The drive for diversity should not only occur in portfolio companies, however. Institutional investors also need to capture the benefits themselves. Our survey shows that many are trying to do so.

Some 62% of executives at investors said their organization was under some pressure to increase diversity, with 19% saying the pressure was felt “to a large extent.” The data also suggests that public asset owners are setting an example: public pension funds reported the most pressure to improve diversity, with sovereign wealth funds also saying they were under substantial pressure.

To see the impact, look at the data on Japan, where 55% of institutional investors reported a large amount of pressure for change, against 22% in the United States. Japan legislated to promote female advancement in the workplace in 2016. The Government Pension Investment Fund for Japan integrated this concept by adopting the MSCI Japan Empowering Women Index in 2017.

Institutional investors are also catalyzing broader change.

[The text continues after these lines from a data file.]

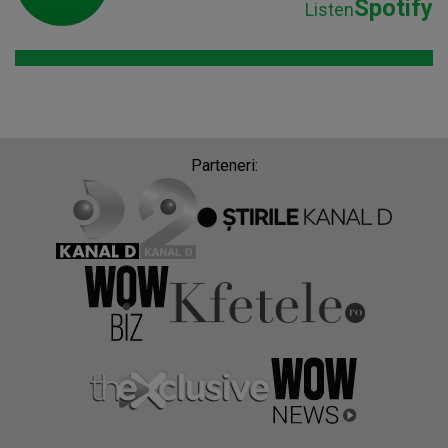
Spotify
Listen
Parteneri: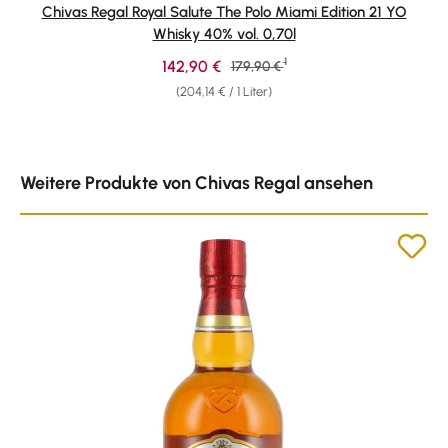
Durchschnittliche Bewertung von 5 von 5 Sternen
Chivas Regal Royal Salute The Polo Miami Edition 21 YO
Whisky 40% vol. 0,70l
1
Verkaufspreis:
142,90 €
Regulärer Preis:
179,90 €
(204,14 € / 1 Liter)
Produktgalerie überspringen
Weitere Produkte von Chivas Regal ansehen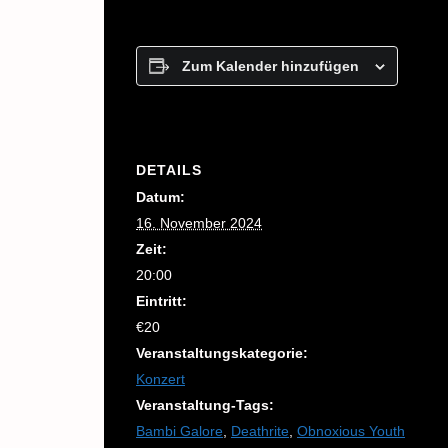
Zum Kalender hinzufügen
DETAILS
Datum:
16. November 2024
Zeit:
20:00
Eintritt:
€20
Veranstaltungskategorie:
Konzert
Veranstaltung-Tags:
Bambi Galore
,
Deathrite
,
Obnoxious Youth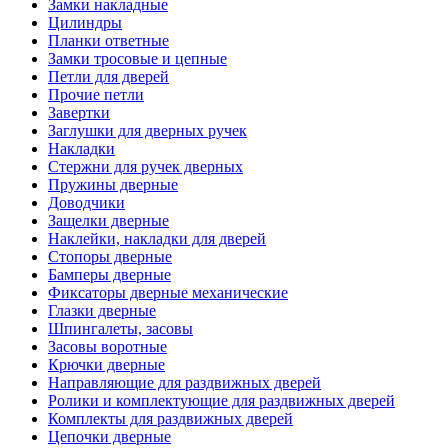
Замки накладные
Цилиндры
Планки ответные
Замки тросовые и цепные
Петли для дверей
Прочие петли
Завертки
Заглушки для дверных ручек
Накладки
Стержни для ручек дверных
Пружины дверные
Доводчики
Защелки дверные
Наклейки, накладки для дверей
Стопоры дверные
Бамперы дверные
Фиксаторы дверные механические
Глазки дверные
Шпингалеты, засовы
Засовы воротные
Крючки дверные
Направляющие для раздвижных дверей
Ролики и комплектующие для раздвижных дверей
Комплекты для раздвижных дверей
Цепочки дверные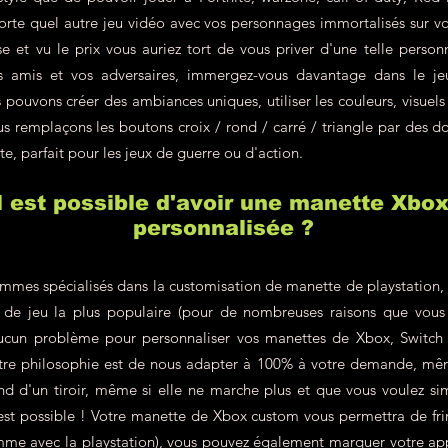
rte quel autre jeu vidéo avec vos personnages immortalisés sur v
e et vu le prix vous auriez tort de vous priver d'une telle personn
s amis et vos adversaires, immergez-vous davantage dans le j
pouvons créer des ambiances uniques, utiliser les couleurs, visuels
s remplaçons les boutons croix / rond / carré / triangle par des do
te, parfait pour les jeux de guerre ou d'action.
il est possible d'avoir une manette Xbo
personnalisée ?
mes spécialisés dans la customisation de manette de playstation, c'
le de jeu la plus populaire (pour de nombreuses raisons que vous
ucun problème pour personnaliser vos manettes de Xbox, Switch 
re philosophie est de nous adapter à 100% à votre demande, même
d d'un tiroir, même si elle ne marche plus et que vous voulez si
'est possible ! Votre manette de Xbox custom vous permettra de fr
omme avec la playstation), vous pouvez également marquer votre a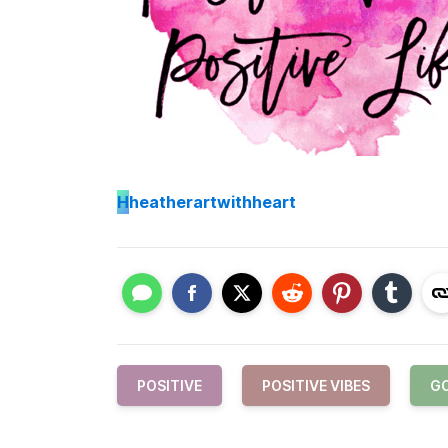
H
heatherartwithheart
POSITIVE
POSITIVE VIBES
GO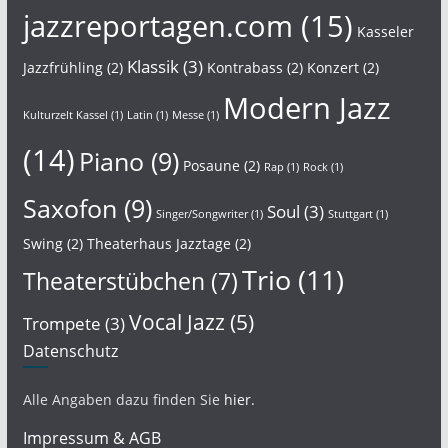
jazzreportagen.com
(15)
Kasseler
Klassik
(3)
Jazzfrühling
(2)
Kontrabass
(2)
Konzert
(2)
Modern Jazz
Kulturzelt Kassel
(1)
Latin
(1)
Messe
(1)
(14)
Piano
(9)
Posaune
(2)
Rap
(1)
Rock
(1)
Saxofon
(9)
Soul
(3)
Singer/Songwriter
(1)
Stuttgart
(1)
Swing
(2)
Theaterhaus Jazztage
(2)
Trio
(11)
Theaterstübchen
(7)
Vocal Jazz
(5)
Trompete
(3)
Datenschutz
Alle Angaben dazu finden Sie
hier.
Impressum & AGB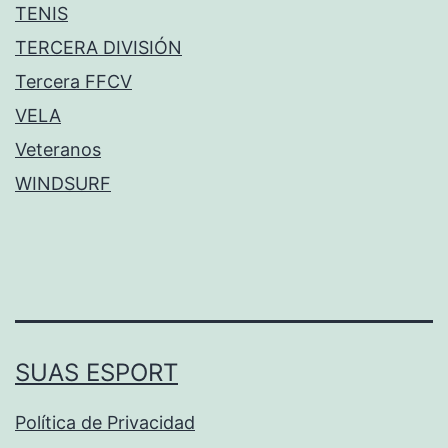
TENIS
TERCERA DIVISIÓN
Tercera FFCV
VELA
Veteranos
WINDSURF
SUAS ESPORT
Política de Privacidad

When investors look for outside managers, diversity is being increasingly baked-in to the RFP process, and investors want to see outcomes, not targets. This places real pressure throughout the investment industry.

The survey asked whether institutional investors felt under external pressure on diversity. But it is no longer necessary for the board, the HR department or other forces outside the investment function to nag; chief investment officers and other senior executives are recognizing the benefits. And they are not only setting policies and metrics; they are also looking for results.